IT security standards in Australia are failing because technologists are driving business decisions, according to Unisys e-security architecture director Ajoy Ghosh.
Stressing the right protections in an organisations are not just technologies but the implementation of standards and processes, Ghosh said technologists have a tendency to "play with toys, which is why organisations have so many firewalls."
"Firewalls alone are not protection; one in three intrusions occur when a firewall is in place," he said.
"IT managers need to assess risk without sensationalising some threats and ignoring others; I know from my days as an IT professional in the banking industry I just had to say virus and Internet in the same sentence to get the budget I wanted.
"There is a lot of spending in the wrong places; it is about [transposing] good corporate governance into e-business."
As a member of the National Office of Information Economy (NOIE) e-security co-ordination group, Ghosh is involved in the development of security standards with industry and guidelines to protect the National Information Infrastructure (NII).
He said security is essential for Australian business to profit from e-business. The sheer volume of transactions that will be undertaken in cyberspace in coming years makes it critical, he said.

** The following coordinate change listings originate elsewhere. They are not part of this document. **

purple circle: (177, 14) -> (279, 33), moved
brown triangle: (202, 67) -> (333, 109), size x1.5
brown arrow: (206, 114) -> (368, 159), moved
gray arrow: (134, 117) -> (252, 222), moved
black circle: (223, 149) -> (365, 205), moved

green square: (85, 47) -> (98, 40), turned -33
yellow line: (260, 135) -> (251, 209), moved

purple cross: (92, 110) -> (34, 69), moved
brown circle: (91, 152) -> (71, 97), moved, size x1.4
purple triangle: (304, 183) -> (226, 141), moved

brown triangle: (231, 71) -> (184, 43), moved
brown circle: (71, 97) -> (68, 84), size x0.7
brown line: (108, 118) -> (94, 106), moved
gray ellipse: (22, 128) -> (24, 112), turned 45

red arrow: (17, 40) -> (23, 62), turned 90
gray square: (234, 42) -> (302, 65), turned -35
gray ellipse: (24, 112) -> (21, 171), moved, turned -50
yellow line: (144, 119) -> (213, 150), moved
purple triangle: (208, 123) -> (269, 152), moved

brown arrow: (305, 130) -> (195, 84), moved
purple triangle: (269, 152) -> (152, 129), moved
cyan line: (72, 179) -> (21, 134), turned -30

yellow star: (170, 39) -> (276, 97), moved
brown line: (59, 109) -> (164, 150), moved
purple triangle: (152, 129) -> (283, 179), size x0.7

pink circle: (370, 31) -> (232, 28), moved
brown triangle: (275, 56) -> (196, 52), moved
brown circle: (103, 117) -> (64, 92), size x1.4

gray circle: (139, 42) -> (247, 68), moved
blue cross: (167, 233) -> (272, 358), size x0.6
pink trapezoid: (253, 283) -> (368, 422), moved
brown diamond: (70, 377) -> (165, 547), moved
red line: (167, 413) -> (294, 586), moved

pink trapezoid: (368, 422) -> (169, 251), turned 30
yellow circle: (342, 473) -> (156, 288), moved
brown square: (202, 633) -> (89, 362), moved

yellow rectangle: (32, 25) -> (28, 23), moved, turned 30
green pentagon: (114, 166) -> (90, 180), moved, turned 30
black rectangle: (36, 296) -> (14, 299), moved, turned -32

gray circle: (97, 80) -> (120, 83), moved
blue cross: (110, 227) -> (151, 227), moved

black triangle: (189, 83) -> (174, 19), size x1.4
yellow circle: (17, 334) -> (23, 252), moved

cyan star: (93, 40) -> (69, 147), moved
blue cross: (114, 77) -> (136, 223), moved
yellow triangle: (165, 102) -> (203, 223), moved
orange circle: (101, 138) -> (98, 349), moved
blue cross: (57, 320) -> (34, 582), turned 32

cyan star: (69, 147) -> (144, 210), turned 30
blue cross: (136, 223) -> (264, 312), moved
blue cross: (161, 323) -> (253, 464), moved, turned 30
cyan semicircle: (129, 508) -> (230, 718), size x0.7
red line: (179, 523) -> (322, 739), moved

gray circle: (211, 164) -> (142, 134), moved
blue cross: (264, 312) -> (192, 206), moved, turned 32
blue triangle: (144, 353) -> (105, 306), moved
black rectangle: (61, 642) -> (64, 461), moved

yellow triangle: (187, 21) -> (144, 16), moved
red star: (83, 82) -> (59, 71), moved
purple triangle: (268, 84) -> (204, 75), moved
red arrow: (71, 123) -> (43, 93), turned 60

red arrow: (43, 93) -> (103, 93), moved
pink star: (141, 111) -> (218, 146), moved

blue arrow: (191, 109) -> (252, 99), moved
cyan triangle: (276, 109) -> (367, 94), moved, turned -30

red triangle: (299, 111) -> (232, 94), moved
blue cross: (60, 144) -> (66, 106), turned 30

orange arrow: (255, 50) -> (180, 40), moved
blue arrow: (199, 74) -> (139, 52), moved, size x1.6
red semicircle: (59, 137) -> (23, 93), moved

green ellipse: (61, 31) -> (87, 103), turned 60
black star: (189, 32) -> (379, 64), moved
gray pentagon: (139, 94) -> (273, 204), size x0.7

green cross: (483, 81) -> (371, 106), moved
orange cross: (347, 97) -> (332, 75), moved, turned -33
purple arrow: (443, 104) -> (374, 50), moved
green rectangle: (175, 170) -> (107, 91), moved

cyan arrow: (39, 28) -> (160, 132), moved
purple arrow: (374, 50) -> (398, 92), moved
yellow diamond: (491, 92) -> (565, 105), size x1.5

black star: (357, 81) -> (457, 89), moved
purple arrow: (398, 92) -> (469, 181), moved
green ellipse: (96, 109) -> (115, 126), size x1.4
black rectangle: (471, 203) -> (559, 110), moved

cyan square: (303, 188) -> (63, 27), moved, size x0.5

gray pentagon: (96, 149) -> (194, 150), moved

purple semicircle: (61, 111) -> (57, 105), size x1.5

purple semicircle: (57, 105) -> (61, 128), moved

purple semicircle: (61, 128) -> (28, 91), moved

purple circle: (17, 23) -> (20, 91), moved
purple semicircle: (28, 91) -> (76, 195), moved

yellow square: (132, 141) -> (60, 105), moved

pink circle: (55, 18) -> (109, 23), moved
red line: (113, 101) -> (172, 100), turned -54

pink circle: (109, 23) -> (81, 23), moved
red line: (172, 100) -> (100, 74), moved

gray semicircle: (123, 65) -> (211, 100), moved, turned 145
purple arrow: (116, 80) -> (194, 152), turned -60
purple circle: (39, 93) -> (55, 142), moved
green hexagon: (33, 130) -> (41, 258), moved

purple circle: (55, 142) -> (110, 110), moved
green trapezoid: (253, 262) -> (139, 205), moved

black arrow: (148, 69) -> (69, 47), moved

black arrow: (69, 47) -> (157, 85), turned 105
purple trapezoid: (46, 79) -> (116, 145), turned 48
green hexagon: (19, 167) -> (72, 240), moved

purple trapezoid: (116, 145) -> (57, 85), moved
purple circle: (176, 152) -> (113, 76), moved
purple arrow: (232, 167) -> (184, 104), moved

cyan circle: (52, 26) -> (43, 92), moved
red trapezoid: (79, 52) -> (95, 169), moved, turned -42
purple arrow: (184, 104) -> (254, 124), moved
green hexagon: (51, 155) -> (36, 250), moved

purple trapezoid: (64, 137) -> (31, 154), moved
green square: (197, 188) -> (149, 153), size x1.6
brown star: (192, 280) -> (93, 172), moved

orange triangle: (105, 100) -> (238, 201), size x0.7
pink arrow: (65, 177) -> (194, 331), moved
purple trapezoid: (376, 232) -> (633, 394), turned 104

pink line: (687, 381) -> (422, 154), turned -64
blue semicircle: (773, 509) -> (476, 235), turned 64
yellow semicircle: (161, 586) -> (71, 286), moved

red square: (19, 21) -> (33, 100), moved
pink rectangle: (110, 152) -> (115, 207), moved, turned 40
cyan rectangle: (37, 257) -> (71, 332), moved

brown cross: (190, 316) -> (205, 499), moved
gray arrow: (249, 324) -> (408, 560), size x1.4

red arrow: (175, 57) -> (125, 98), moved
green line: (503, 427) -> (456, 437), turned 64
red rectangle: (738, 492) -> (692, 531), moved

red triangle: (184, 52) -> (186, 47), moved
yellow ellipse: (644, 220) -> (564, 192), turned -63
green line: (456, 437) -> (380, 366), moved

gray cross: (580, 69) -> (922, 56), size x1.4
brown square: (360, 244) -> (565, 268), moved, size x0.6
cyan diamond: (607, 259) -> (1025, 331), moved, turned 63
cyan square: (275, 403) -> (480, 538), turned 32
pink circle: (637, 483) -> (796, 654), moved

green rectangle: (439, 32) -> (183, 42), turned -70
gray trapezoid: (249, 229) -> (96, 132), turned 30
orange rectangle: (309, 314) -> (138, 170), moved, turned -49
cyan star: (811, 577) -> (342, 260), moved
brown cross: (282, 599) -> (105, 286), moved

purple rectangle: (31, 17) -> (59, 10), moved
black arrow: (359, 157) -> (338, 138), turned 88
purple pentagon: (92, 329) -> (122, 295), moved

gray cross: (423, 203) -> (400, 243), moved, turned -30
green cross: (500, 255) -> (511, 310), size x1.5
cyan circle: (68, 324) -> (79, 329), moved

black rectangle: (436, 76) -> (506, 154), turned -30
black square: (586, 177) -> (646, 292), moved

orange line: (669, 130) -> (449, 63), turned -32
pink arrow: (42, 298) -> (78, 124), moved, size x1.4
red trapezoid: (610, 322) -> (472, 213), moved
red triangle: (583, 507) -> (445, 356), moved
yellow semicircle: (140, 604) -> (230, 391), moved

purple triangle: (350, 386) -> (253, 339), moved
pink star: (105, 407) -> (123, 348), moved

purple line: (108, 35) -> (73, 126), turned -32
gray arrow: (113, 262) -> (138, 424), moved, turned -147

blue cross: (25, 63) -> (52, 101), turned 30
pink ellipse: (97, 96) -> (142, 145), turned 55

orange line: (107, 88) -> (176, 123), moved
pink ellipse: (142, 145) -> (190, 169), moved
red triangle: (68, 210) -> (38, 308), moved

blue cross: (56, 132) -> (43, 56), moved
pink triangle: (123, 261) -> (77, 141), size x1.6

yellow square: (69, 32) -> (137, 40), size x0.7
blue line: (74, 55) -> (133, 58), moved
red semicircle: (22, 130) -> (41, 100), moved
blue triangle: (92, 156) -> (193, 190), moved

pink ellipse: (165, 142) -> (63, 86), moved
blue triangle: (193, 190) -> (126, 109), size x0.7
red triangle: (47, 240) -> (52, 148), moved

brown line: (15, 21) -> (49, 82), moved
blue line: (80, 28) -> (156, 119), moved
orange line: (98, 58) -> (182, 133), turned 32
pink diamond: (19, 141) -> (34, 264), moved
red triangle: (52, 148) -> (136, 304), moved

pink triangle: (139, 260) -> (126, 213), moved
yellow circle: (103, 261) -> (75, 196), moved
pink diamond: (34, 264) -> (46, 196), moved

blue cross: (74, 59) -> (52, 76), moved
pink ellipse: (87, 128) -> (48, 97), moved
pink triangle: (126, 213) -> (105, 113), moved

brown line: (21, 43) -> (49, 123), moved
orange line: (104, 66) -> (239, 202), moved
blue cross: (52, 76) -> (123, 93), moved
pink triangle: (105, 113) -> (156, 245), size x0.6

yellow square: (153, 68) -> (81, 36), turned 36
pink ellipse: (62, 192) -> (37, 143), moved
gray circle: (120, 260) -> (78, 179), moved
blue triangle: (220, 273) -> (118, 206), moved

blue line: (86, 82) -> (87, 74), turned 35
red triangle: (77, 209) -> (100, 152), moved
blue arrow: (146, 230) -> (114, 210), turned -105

Surveys suggest only 3 per cent of computer attacks are detected and Ghosh believes the opportunity for damage and theft by cyber criminals is increasing all the time.
"By 2020 financial systems will be dominated by cyber criminals as the Internet will be the favoured weapon of attack," he said.
Ghosh said government and industry have to work together to ensure economies are protected against terrorism. The value of goods and services traded on the Internet is predicted to grow to $327 billion in 2002 according to Forrester research.
"Of three million sites tested worldwide about 80 per cent displayed a vulnerability that could be exploited by tools readily available on the Internet," he said.